--- START ---
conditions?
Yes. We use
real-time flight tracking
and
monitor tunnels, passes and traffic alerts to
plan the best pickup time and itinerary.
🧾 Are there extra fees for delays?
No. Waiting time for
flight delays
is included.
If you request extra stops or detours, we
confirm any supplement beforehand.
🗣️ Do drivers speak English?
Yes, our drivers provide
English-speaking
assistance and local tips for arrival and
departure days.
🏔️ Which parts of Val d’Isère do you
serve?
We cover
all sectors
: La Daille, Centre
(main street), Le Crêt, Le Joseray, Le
--- END ---
--- START ---
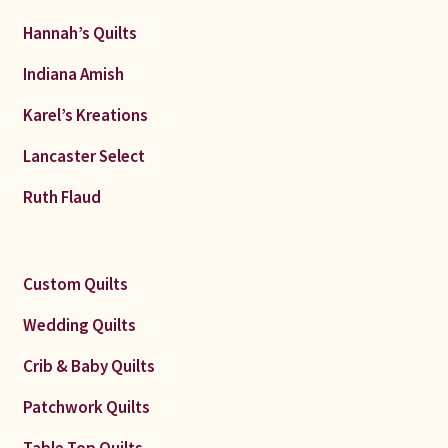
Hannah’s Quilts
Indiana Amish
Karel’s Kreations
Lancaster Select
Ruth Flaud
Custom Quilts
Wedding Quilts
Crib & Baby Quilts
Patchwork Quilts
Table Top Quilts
--- END ---
--- START ---
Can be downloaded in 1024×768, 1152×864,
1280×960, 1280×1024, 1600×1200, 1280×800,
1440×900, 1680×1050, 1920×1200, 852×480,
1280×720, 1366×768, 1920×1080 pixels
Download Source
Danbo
--- END ---
Assignment
The lines to extract from the data above begin with the line containing "conditions?" and end with the line containing "(main street), Le Crêt, Le Joseray, Le". Extract them exactly, including both.

Problem solution
conditions?
Yes. We use
real-time flight tracking
and
monitor tunnels, passes and traffic alerts to
plan the best pickup time and itinerary.
🧾 Are there extra fees for delays?
No. Waiting time for
flight delays
is included.
If you request extra stops or detours, we
confirm any supplement beforehand.
🗣️ Do drivers speak English?
Yes, our drivers provide
English-speaking
assistance and local tips for arrival and
departure days.
🏔️ Which parts of Val d’Isère do you
serve?
We cover
all sectors
: La Daille, Centre
(main street), Le Crêt, Le Joseray, Le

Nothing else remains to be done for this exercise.